12 мая транспорт, в числе 3 000 телег и 1 000 верблюдов, выступил из Орской крепости. Первый переход (с непривычки, может быть) я ничего не мог видеть и слышать, кроме облака пыли, телег, башкирцев, верблюдов и полуобнаженных верблюдовожатых киргизов, — словом, — первый переход пройден был быстро и незаметно. На другой день мы тронулись с восходом солнца. Утро было тихое, светлое, прекрасное. Я ехал с передовыми уральскими козаками впереди транспорта за полверсты и вполне мог предаваться своей тихой грусти и созерцанию окружающей меня природы. Это была ровная, без малейшей со всех сторон возвышенности степь, и, как белой скатертью, ковылем покрытая необозримая степь. Чудная, но вместе и грустная картина! Ни кусточка, ни балки, совершенно ничего, кроме ковыля, да и тот стоит — не пошевелится, как окаменелый; ни шелесту кузнечика, ни чиликанья птички, ни даже ящерица не сверкнет перед тобою своим пестреньким грациозным хребтом, — всё, кроме ковыля, умерщвлено, немо всё и бездыханно, только сзади тебя глухо стонет какое-то исполинское чудовище, это — двигающийся транспорт. Солнце подымалося выше и выше, степь как будто начала вздрагивать, шевелиться. Еще несколько минут — и на горизонте показалися белые серебристые волны, и степь превратилася в океан-море, а боковые аванпосты начали расти, расти и мгновенно превратилися в корабли под парусами. Очарование длилося недолго. Через полчаса степь приняла опять свой безотрадный, монотонный вид, только боковые козаки попарно двигалися, как два огромные темные дерева. Из-за горизонта начала показываться белая тучка. Я ужасно обрадовался этому явлению: все-таки разнообразие. Начинаю любоваться ею, а она, лукавая, вдруг расплывется в воздухе, то снова вдруг покажется из-за горизонта.

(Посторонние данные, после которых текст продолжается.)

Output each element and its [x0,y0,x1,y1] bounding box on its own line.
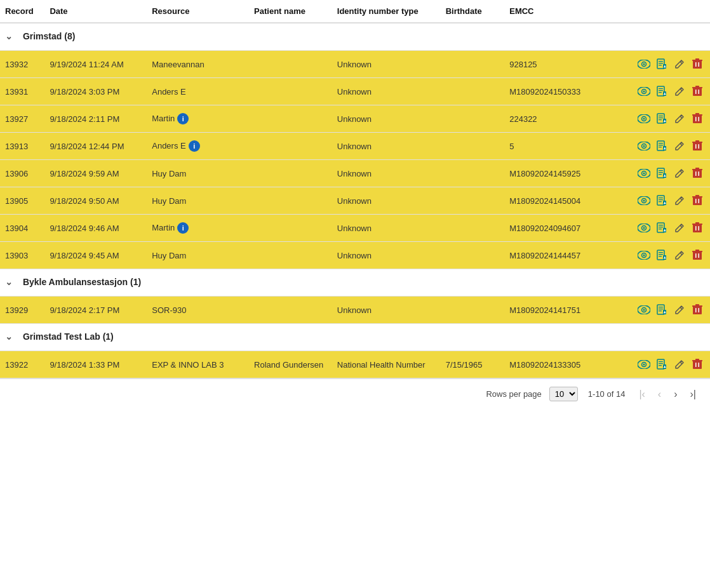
view-button[interactable] [637,194,651,208]
cell-birthdate [441,105,505,133]
document-button[interactable] [655,194,669,208]
group-chevron-1[interactable]: ⌄ [5,277,17,288]
rows-per-page-select[interactable]: 10 25 50 [549,387,578,401]
rows-per-page-label: Rows per page [486,389,541,399]
info-badge[interactable]: i [177,222,189,234]
last-page-button[interactable]: ›| [687,387,700,401]
svg-rect-12 [695,62,697,67]
document-button[interactable] [655,221,669,235]
svg-rect-109 [699,226,700,231]
edit-button[interactable] [673,57,687,71]
document-button[interactable] [655,357,669,371]
svg-point-82 [643,200,645,202]
delete-button[interactable] [690,112,704,126]
delete-button[interactable] [690,194,704,208]
delete-button[interactable] [690,84,704,98]
svg-rect-53 [659,145,663,145]
document-button[interactable] [655,57,669,71]
col-header-record: Record [0,0,44,23]
svg-rect-150 [659,365,662,366]
cell-record: 13922 [0,351,44,378]
cell-birthdate [441,187,505,215]
svg-rect-61 [699,144,700,149]
svg-rect-140 [695,308,697,312]
edit-button[interactable] [673,84,687,98]
svg-rect-13 [699,62,700,67]
svg-rect-21 [659,90,663,91]
svg-rect-90 [664,203,666,204]
group-chevron-0[interactable]: ⌄ [5,31,17,43]
document-button[interactable] [655,248,669,262]
info-badge[interactable]: i [177,113,189,124]
delete-button[interactable] [690,221,704,235]
svg-rect-29 [699,90,700,94]
document-button[interactable] [655,112,669,126]
view-button[interactable] [637,112,651,126]
edit-button[interactable] [673,139,687,153]
svg-rect-106 [664,231,666,231]
svg-rect-86 [659,201,662,202]
svg-rect-11 [693,60,702,69]
cell-resource: Martini [147,215,249,242]
next-page-button[interactable]: › [670,387,681,401]
table-header: Record Date Resource Patient name Identi… [0,0,710,23]
svg-rect-62 [692,142,702,143]
cell-emcc: 224322 [504,105,632,133]
cell-emcc: M18092024144457 [504,242,632,269]
view-button[interactable] [637,248,651,262]
svg-rect-45 [699,117,700,121]
edit-button[interactable] [673,303,687,317]
cell-patient [249,242,332,269]
info-badge[interactable]: i [189,140,200,152]
cell-date: 9/18/2024 9:50 AM [44,187,147,215]
edit-button[interactable] [673,166,687,180]
cell-date: 9/18/2024 9:46 AM [44,215,147,242]
cell-actions [632,78,710,105]
view-button[interactable] [637,221,651,235]
document-button[interactable] [655,303,669,317]
svg-rect-74 [664,176,666,177]
svg-rect-133 [659,309,663,309]
cell-record: 13931 [0,78,44,105]
delete-button[interactable] [690,248,704,262]
svg-point-18 [643,91,645,93]
delete-button[interactable] [690,303,704,317]
view-button[interactable] [637,357,651,371]
svg-rect-94 [692,196,702,197]
view-button[interactable] [637,84,651,98]
delete-button[interactable] [690,357,704,371]
edit-button[interactable] [673,112,687,126]
cell-record: 13906 [0,160,44,187]
svg-rect-132 [659,307,663,307]
document-button[interactable] [655,139,669,153]
view-button[interactable] [637,166,651,180]
svg-point-130 [643,309,645,311]
view-button[interactable] [637,303,651,317]
svg-rect-157 [699,363,700,367]
svg-rect-143 [695,304,699,305]
delete-button[interactable] [690,166,704,180]
group-chevron-2[interactable]: ⌄ [5,331,17,343]
cell-resource: Huy Dam [147,242,249,269]
cell-birthdate [441,242,505,269]
svg-rect-77 [699,171,700,176]
cell-identity: Unknown [332,215,441,242]
edit-button[interactable] [673,357,687,371]
cell-birthdate [441,78,505,105]
document-button[interactable] [655,166,669,180]
view-button[interactable] [637,57,651,71]
first-page-button[interactable]: |‹ [635,387,648,401]
edit-button[interactable] [673,194,687,208]
delete-button[interactable] [690,57,704,71]
cell-resource: Huy Dam [147,160,249,187]
svg-rect-122 [664,258,666,258]
cell-date: 9/18/2024 2:17 PM [44,297,147,324]
view-button[interactable] [637,139,651,153]
edit-button[interactable] [673,248,687,262]
edit-button[interactable] [673,221,687,235]
prev-page-button[interactable]: ‹ [654,387,665,401]
delete-button[interactable] [690,139,704,153]
document-button[interactable] [655,84,669,98]
svg-rect-70 [659,174,662,175]
svg-rect-59 [693,142,702,150]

— Вишь ты, собаки, что выдумали! — проговорил один козак.
— А что такое, Дий Степаныч? — спросил у него другой.
— Рази ослеп? не видишь? Степь горит!
— И всамделе горит. Вишь, собаки!
Я стал внимательнее всматриваться в горизонт и, действительно, вместо тучки увидел белые клубы дыма, быстро исчезающие в раскаленном воздухе. К полдню пахнул навстречу нам тихий ветерок, и я почувствовал уже легкий запах дыма. Вскоре открылася серебряная лента Ори, и далеко выдавшийся к нам навстречу залив освежил воздух. И я вздохнул свободнее, и пока транспорт раскидывался своим исполинским каре вокруг залива, я уже купался в нем. Пожар был всё еще впереди нас, и мы могли видеть только один дым, а пламя еще не показывалось из-за горизонта. С закатом солнца начал освещаться горизонт бледным заревом. С приближением ночи зарево краснело и к нам близилось. Из-за темной горизонтальной, чуть-чуть кое-где изогнутой линии начали показываться красные струи и язычки. В транспорте всё затихло, как бы ожидая чего-то необыкновенного. И, действительно, невиданная картина представилася моим изумленным очам: всё пространство, виденное мною днем, как бы расширилось и облилось огненными струями почти в параллельных направлениях. Чудная, неописанная картина! Я всю ночь просидел под своею джеломейкою и, любуясь огненною картиною, вспоминал нашего почтенного художника Павлова. Он часто мне говаривал: — Учися, учися рисовать, эта наука никакой науке не помешает. — И правда, как бы теперь было кстати это прекрасное искусство!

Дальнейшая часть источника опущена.